After having had positive experiences with lepirudin, our clinical strategy now avoids heparin exposure for patients positive for antiheparin-PF4-antibody who are potentially at risk of developing HIT. In these patients, a small amount of heparin is sufficient for the development of HIT II, because the boostering of an antibody reaction to heparin is not dose-dependent. This reaction to heparin could be caused by a preoperative cardiac catheterization in a child before repeat cardiac surgery.
The second part of this study shows that in antiheparin-PF4-antibody positive patients, the successful anticoagulation management during ECC with lepirudin, as first reported for adult cardiac surgery by Riess and colleagues [6, 7], is possible also in pediatric cardiac surgery.
After having built up a working group of surgeons and perfusionists being responsible for the management of HIT II patients, we have gained experiences with the use of lepirudin for the anticoagulation management on ECC in adult patients. Because the incorrect dosage of lepirudin could lead to either clotting of blood in the ECC or bleeding after surgery, one of the most important management steps is controlling the lepirudin level by the ECT.
Based on these experiences in HIT IIpositive adults, we dared to extend the lepirudin management also to children positive for antiheparin-PF4-antibody.
In our practice, we see contraindications to lepirudin for anticoagulation on ECC in patients with renal dysfunctions and coagulation disorders.
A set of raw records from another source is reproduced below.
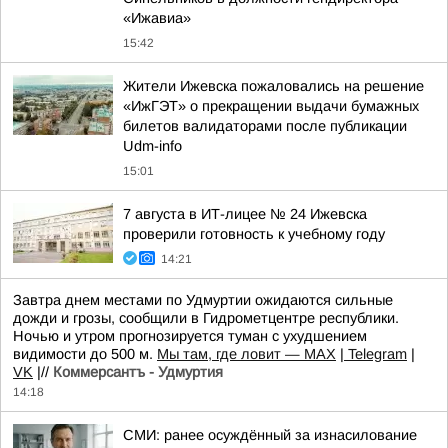
«Ижавиа»
15:42
Жители Ижевска пожаловались на решение
«ИжГЭТ» о прекращении выдачи бумажных
билетов валидаторами после публикации
Udm-info
15:01
7 августа в ИТ-лицее № 24 Ижевска
проверили готовность к учебному году
14:21
Завтра днем местами по Удмуртии ожидаются сильные
дожди и грозы, сообщили в Гидрометцентре республики.
Ночью и утром прогнозируется туман с ухудшением
видимости до 500 м.
Мы там, где ловит — MAX
|
Telegram
|
VK
|//
Коммерсантъ - Удмуртия
14:18
СМИ: ранее осуждённый за изнасилование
Because of the renal excretion of lepirudin, in patients with renal dysfunctions, hemofiltration/hemodialysis has to be used to remove lepirudin from the blood, which has been shown to be possible experimentally [19] as well as clinically [6]. Koster and coworkers showed the use of plasmapheresis filters to be more effective to eliminate from the patient's blood than hemofilters [20]. In our pediatric patients, lepirudin could be removed by ultrafiltration on ECC or modified ultrafiltration after ECC.
An alternative to lepirudin in patients with renal insufficiency could be bivalirudin, another r-hirudin currently under investigation, because of its mostly enzymatic metabolization. Bivalirudin has been shown to be effective in cardiac surgery with [21] and without [22] extracorporeal circulation. Danaparoid for the management of pediatric HIT II patients has also been described [23], but in adults, intraoperative clotting and postoperative bleeding occurred in many patients [1].
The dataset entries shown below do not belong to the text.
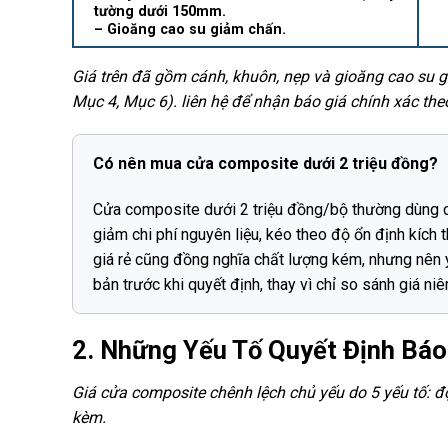
tường dưới 150mm.
– Gioăng cao su giảm chấn.
Giá trên đã gồm cánh, khuôn, nẹp và gioăng cao su 
Mục 4, Mục 6). liên hệ để nhận báo giá chính xác theo
Có nên mua cửa composite dưới 2 triệu đồng?
Cửa composite dưới 2 triệu đồng/bộ thường dùng c
giảm chi phí nguyên liệu, kéo theo độ ổn định kích 
giá rẻ cũng đồng nghĩa chất lượng kém, nhưng nên
bản trước khi quyết định, thay vì chỉ so sánh giá niê
2. Những Yếu Tố Quyết Định Bá
Giá cửa composite chênh lệch chủ yếu do 5 yếu tố: độ
kèm.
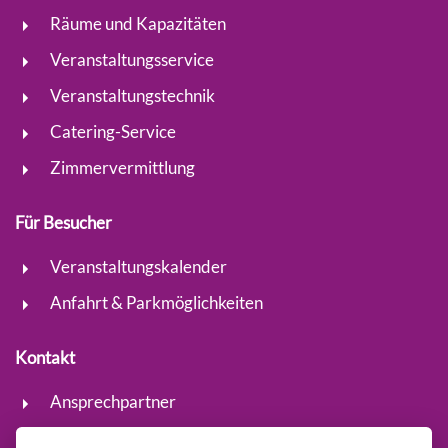
Räume und Kapazitäten
Veranstaltungsservice
Veranstaltungstechnik
Catering-Service
Zimmervermittlung
Für Besucher
Veranstaltungskalender
Anfahrt & Parkmöglichkeiten
Kontakt
Ansprechpartner
Kontaktformular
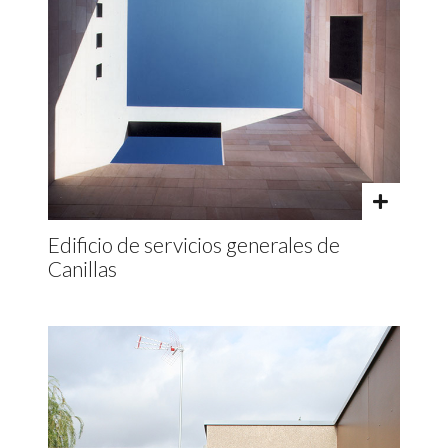
Edificio de servicios generales de
Canillas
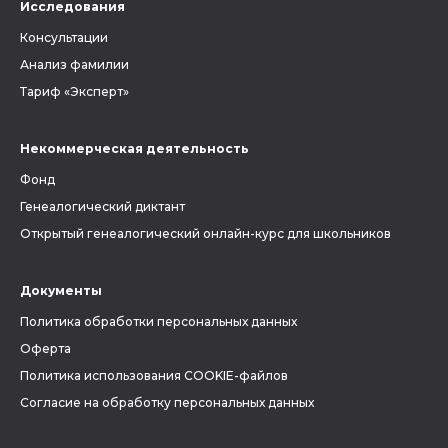
Исследования
Консультации
Анализ фамилии
Тариф «Эксперт»
Некоммерческая деятельность
Фонд
Генеалогический диктант
Открытый генеалогический онлайн-курс для школьников
Документы
Политика обработки персональных данных
Оферта
Политика использования COOKIE-файлов
Согласие на обработку персональных данных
Our results can neither show a superiority of lepirudin over heparin as anticoagulation drug nor that there would have been any outcome difference if heparin had been used. However, the determination of a positive antiheparin-PF4 antibody value after heparin administration during cardiac catheterization shortly before repeat cardiac surgery justifies the suspicion of HIT II even without clinical signs and therefore the use of an alternative to heparin. Moreover, the high antiheparin PF4 titers seen in our patients are associated with an increased thrombin generation [14] placing these patients at a higher level of coagulation activation.
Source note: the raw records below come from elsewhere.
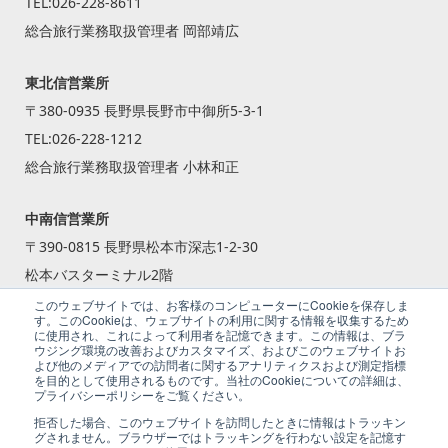
TEL:
026-228-8611
総合旅行業務取扱管理者 岡部靖広
東北信営業所
〒380-0935 長野県長野市中御所5-3-1
TEL:
026-228-1212
総合旅行業務取扱管理者 小林和正
中南信営業所
〒390-0815 長野県松本市深志1-2-30
松本バスターミナル2階
TEL:
0263-87-2240
このウェブサイトでは、お客様のコンピューターにCookieを保存しま
す。このCookieは、ウェブサイトの利用に関する情報を収集するため
総合旅行業務取扱管理者 籾倉 一斗
に使用され、これによって利用者を記憶できます。この情報は、ブラ
ウジング環境の改善およびカスタマイズ、およびこのウェブサイトお
よび他のメディアでの訪問者に関するアナリティクスおよび測定指標
を目的として使用されるものです。当社のCookieについての詳細は、
プライバシーポリシーをご覧ください。
拒否した場合、このウェブサイトを訪問したときに情報はトラッキン
グされません。ブラウザーではトラッキングを行わない設定を記憶す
In conclusion, the incidence of antiheparin-PF4-antibodies in children undergoing repeated cardiac surgery is low (1.4%); clinical signs for HIT II could not be found in our patients throughout the screening period. In pediatric cardiac surgery patients who are antiheparin-PF4-antibody positive, the total avoidance of heparin is possible and accounts for an uneventful perioperative course.